Мы замерзали. Снег пока еще тонким слоем лежал на дороге, однако мороз крепчал, и дороги наконец становились проходимыми. Мы снова шли вперед. Время от времени вновь наступала оттепель, и приходилось идти буквально вброд, проваливаясь до колен в топкое болото. Холод пронизывал все тело, однако о зимней одежде для нас никто не позаботился. Если кое-кто и носил шерстяные вещи, то они принадлежали лично ему. Платки, шали, пуловеры, теплые рубашки и перчатки при каждой возможности отбирали у населения. Когда сапоги разваливались, то мы снимали их с ног стариков и женщин прямо на улице. Мучительный марш делал нас бесчувственными к чужому горю. Мы хвастались тем, что удалось забрать у русских, и делились впечатлением о том, как раздевали под пистолетом беззащитных женщин.[13]
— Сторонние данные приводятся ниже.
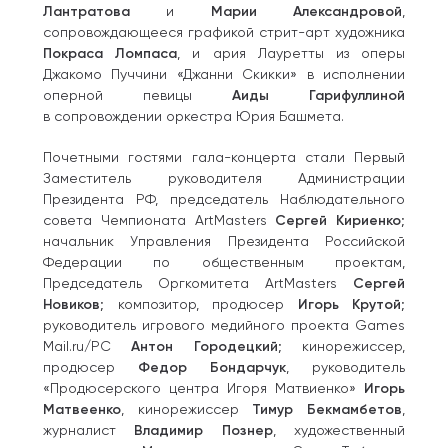
Лантратова
и
Марии Александровой
,
сопровождающееся графикой стрит-арт художника
Покраса Ломпаса
, и ария Лауретты из оперы
Джакомо Пуччини «Джанни Скикки» в исполнении
оперной певицы
Аиды Гарифуллиной
в сопровождении оркестра Юрия Башмета.
Почетными гостями гала-концерта стали Первый
Заместитель руководителя Администрации
Президента РФ, председатель Наблюдательного
совета Чемпионата ArtMasters
Сергей Кириенко
;
начальник Управления Президента Российской
Федерации по общественным проектам,
Председатель Оргкомитета ArtMasters
Сергей
Новиков
; композитор, продюсер
Игорь Крутой
;
руководитель игрового медийного проекта Games
Mail.ru/PC
Антон Городецкий
; кинорежиссер,
продюсер
Федор Бондарчук
, руководитель
«Продюсерского центра Игоря Матвиенко»
Игорь
Матвеенко
, кинорежиссер
Тимур Бекмамбетов
,
журналист
Владимир Познер
, художественный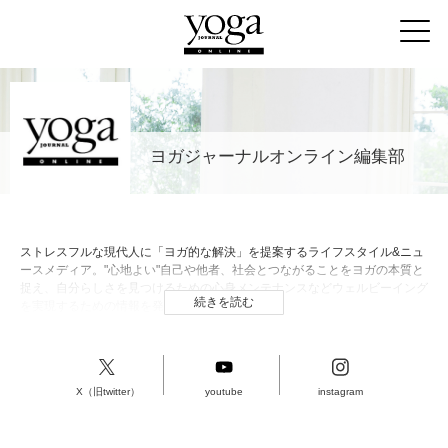
ヨガジャーナルオンライン編集部
ストレスフルな現代人に「ヨガ的な解決」を提案するライフスタイル&ニュ
ースメディア。"心地よい"自己や他者、社会とつながることをヨガの本質と
捉え、自分らしさを見つけるための心身メンテナンスなどウェルビーイング
続きを読む
を実現するための情報を発信。
X（旧twitter）
youtube
instagram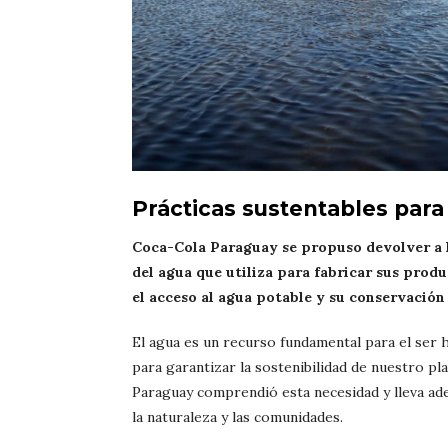
Prácticas sustentables para
Coca-Cola Paraguay se propuso devolver a l
del agua que utiliza para fabricar sus produ
el acceso al agua potable y su conservación 
El agua es un recurso fundamental para el ser 
para garantizar la sostenibilidad de nuestro pl
Paraguay comprendió esta necesidad y lleva ade
la naturaleza y las comunidades.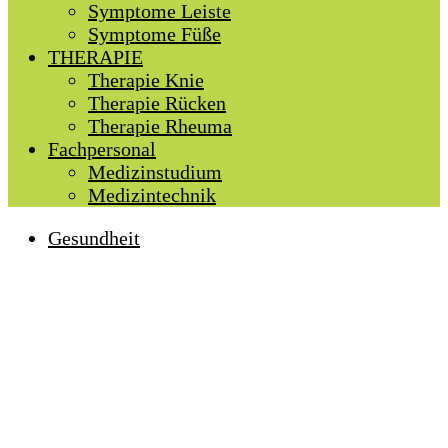
Symptome Leiste
Symptome Füße
THERAPIE
Therapie Knie
Therapie Rücken
Therapie Rheuma
Fachpersonal
Medizinstudium
Medizintechnik
Gesundheit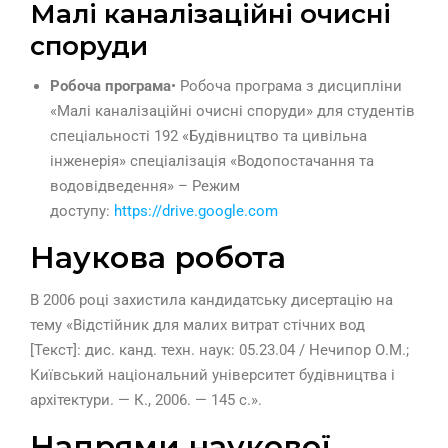
Малі каналізаційні очисні
споруди
Робоча програма
• Робоча програма з дисципліни
«Малі каналізаційні очисні споруди» для студентів
спеціальності 192 «Будівництво та цивільна
інженерія» спеціалізація «Водопостачання та
водовідведення» – Режим
доступу:
https://drive.google.com
Наукова робота
В 2006 році захистила кандидатську дисертацію на
тему «Відстійник для малих витрат стічних вод
[Текст]: дис. канд. техн. наук: 05.23.04 / Нечипор О.М.;
Київський національний університет будівництва і
архітектури. — К., 2006. — 145 с.».
Напрями наукової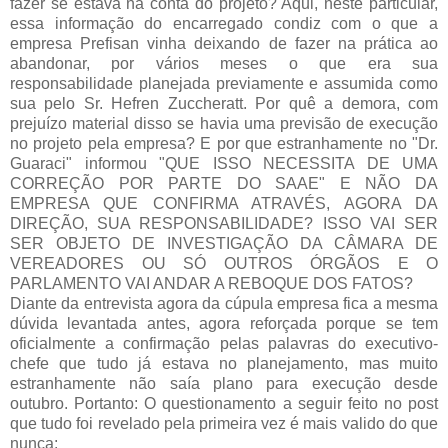
fazer se estava na conta do projeto? Aqui, neste particular,
essa informação do encarregado condiz com o que a
empresa Prefisan vinha deixando de fazer na prática ao
abandonar, por vários meses o que era sua
responsabilidade planejada previamente e assumida como
sua pelo Sr. Hefren Zuccheratt. Por quê a demora, com
prejuízo material disso se havia uma previsão de execução
no projeto pela empresa? E por que estranhamente no "Dr.
Guaraci" informou "QUE ISSO NECESSITA DE UMA
CORREÇÃO POR PARTE DO SAAE" E NÃO DA
EMPRESA QUE CONFIRMA ATRAVÉS, AGORA DA
DIREÇÃO, SUA RESPONSABILIDADE? ISSO VAI SER
SER OBJETO DE INVESTIGAÇÃO DA CÂMARA DE
VEREADORES OU SÓ OUTROS ÓRGÃOS E O
PARLAMENTO VAI ANDAR A REBOQUE DOS FATOS?
Diante da entrevista agora da cúpula empresa fica a mesma
dúvida levantada antes, agora reforçada porque se tem
oficialmente a confirmação pelas palavras do executivo-
chefe que tudo já estava no planejamento, mas muito
estranhamente não saía plano para execução desde
outubro. Portanto: O questionamento a seguir feito no post
que tudo foi revelado pela primeira vez é mais valido do que
nunca:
Мы даже не ценили того, что эти русские делали для нас. А ведь зачастую, когда входили в дом, крестьяне одаривали нас махоркой, женщины добровольно несли пару-другую яиц, а девушки делили с нами молоко. А мы тем временем продолжали рыться в каждом углу дома, забирая все, что удавалось найти. Мы не хотели этого, но нужда заставляла нас. Во всех приказах нам напоминали, что мы находимся в побежденной стране и что мы господа этого мира. Мы продолжали идти вперед, линия фронта была еще далеко. Никто не интересовался нами. Ноги гноились, носки гнили, вши заедали нас, замерзающих, голодных, страдающих поносом, чешущихся, больных дизентерией, желтухой и воспалением почек. Мы шлепали по грязи и тине, иногда ехали верхом или держали неподвижными пальцами вожжи измученных лошаденок. Но этот страшный марш продолжался.
Снова вошли в деревню, одну из тех бесчисленных, названий которых даже не запоминали. Наступила ночь, и мы в темноте завалились в амбар. Там была маленькая печка, она горела, но не давала тепла. Солома была сырая, шинели и сапоги набухли. Мы лежали, дрожа от холода, истощения и ярости. Утром заняли дом, где только что умер ребенок. Женщины плакали над маленьким белым трупом и пели заунывные песни. Отец ребенка целовал его бледные руки и бескровный рот. И несмотря на это, обитатели дома встретили нас любезно и угощали тем, что бог послал. Никакого врача не было поблизости, и я выписал свидетельство о смерти. Старый крестьянин поблагодарил меня. Он рассказывал о своей жизни, о долгих годах тюрьмы и ссылки в Сибири, где он работал в цепях при суровом морозе. Мы не спрашивали, какое преступление он совершил. Его голубые глаза выражали покорность и доброту.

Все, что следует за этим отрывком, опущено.